Which Provider Do I Need?

Feature	Requires	Recommendation
Agent Chat	LLM provider	OpenAI (gpt-4o) or Claude
Order Extraction	LLM provider	Any — works with all
Auto-Responses	LLM provider	Any — works with all
Product Descriptions	LLM provider	Claude or GPT-4o (best writing)
RAG Embeddings	OpenAI-compatible LLM	OpenAI (text-embedding-3-small)
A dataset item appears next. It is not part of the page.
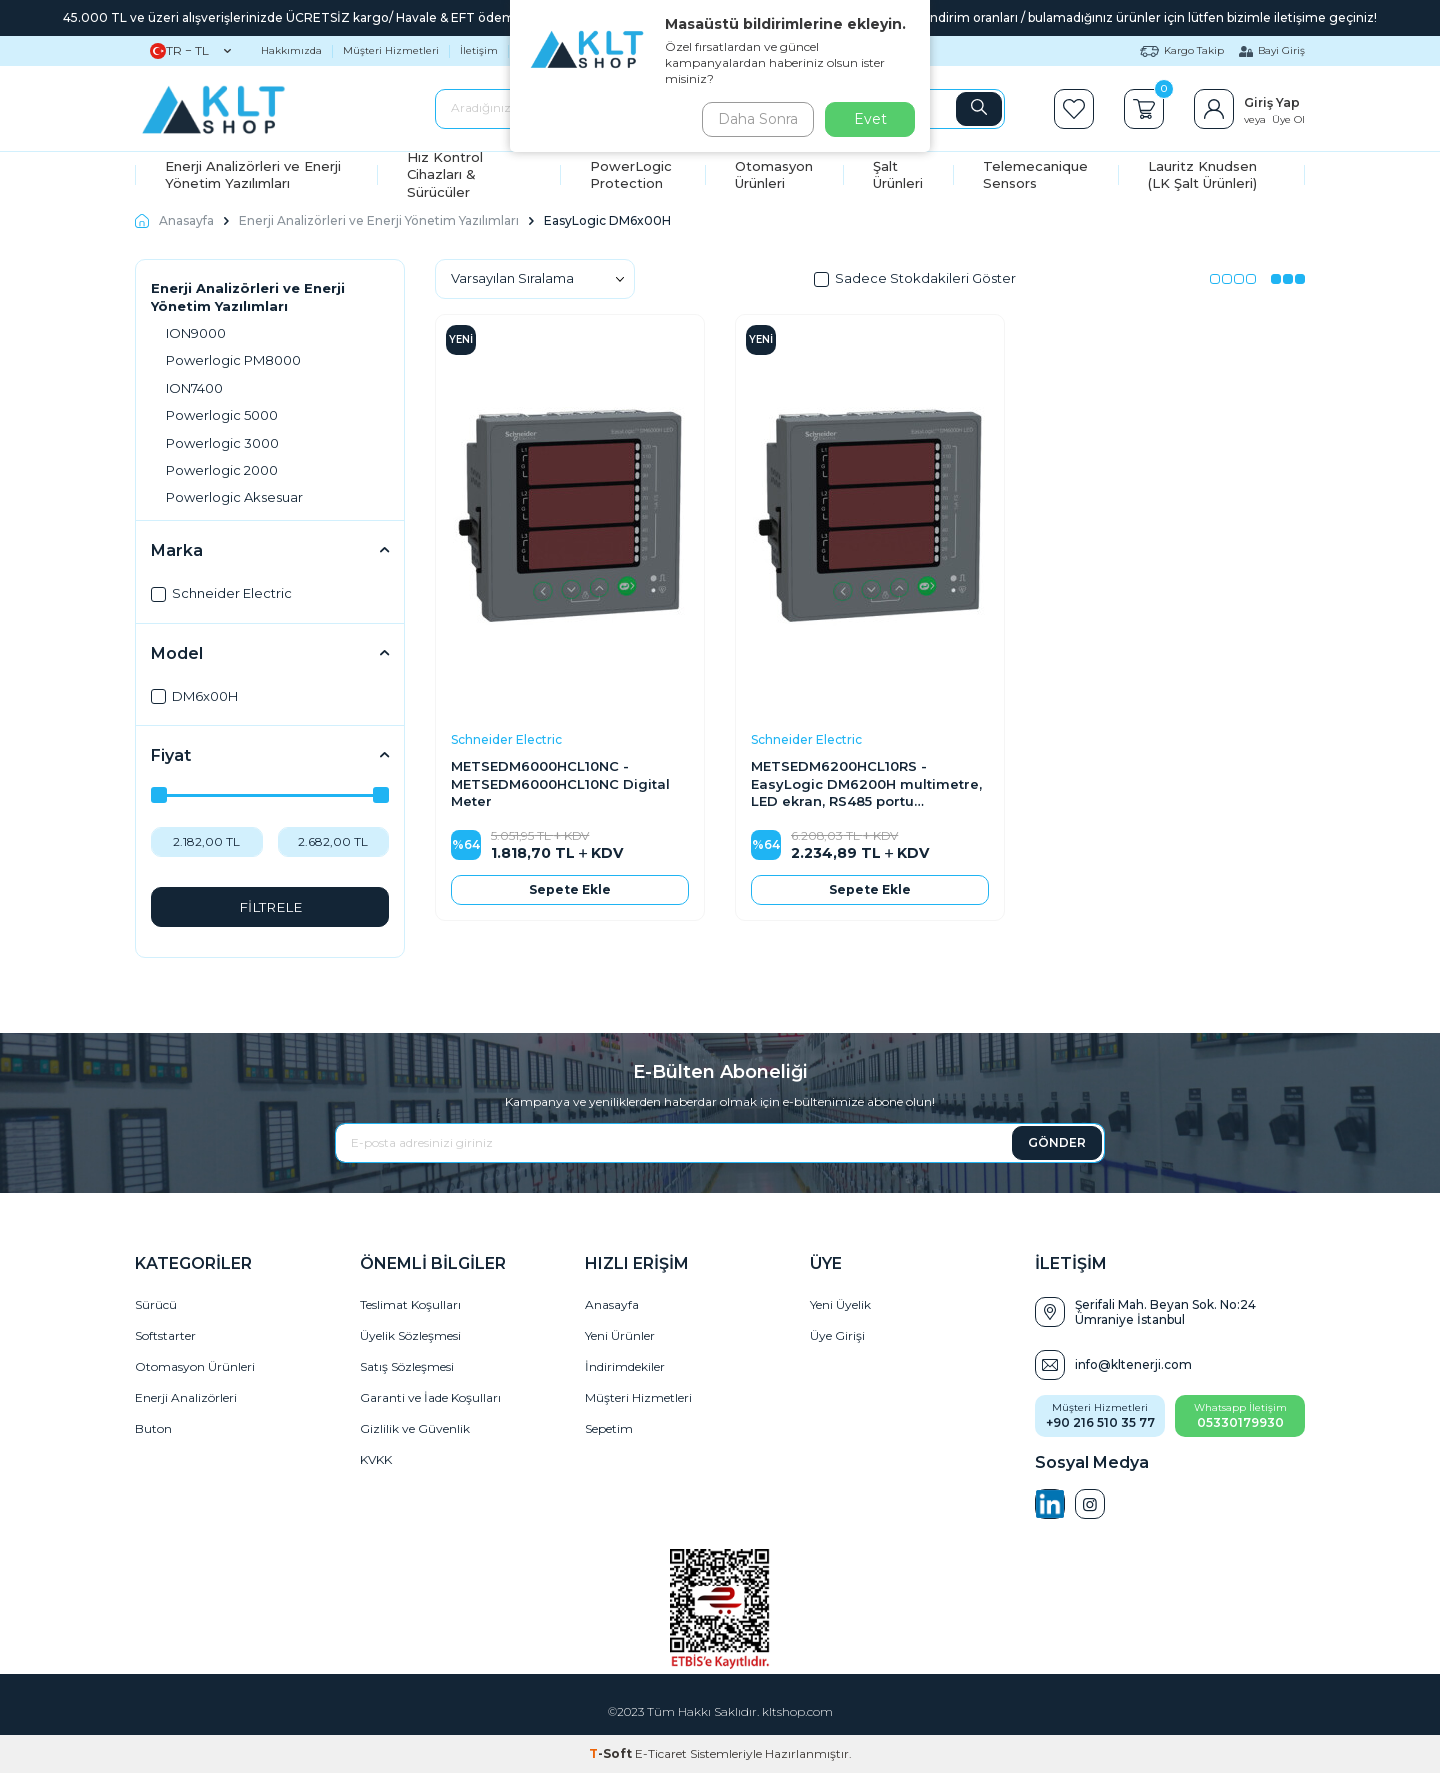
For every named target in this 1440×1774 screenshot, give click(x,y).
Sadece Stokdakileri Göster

Voice Transcription	STT provider	Groq Whisper (free + fast) or Voxtral
Voice Responses	TTS provider	OpenAI (consistent) or ElevenLabs (natural)
Translation	LLM provider	Gemma 4 26B A4B (best value) or DeepSeek V3 (quality)
Agent Graph Flows	LLM provider	OpenAI or Claude (best reasoning)

Note: RAG embeddings require an OpenAI-compatible provider specifically. Anthropic (Claude) does not support embeddings. If Claude is your only LLM provider, add a second provider (even a free Groq account works) for embeddings.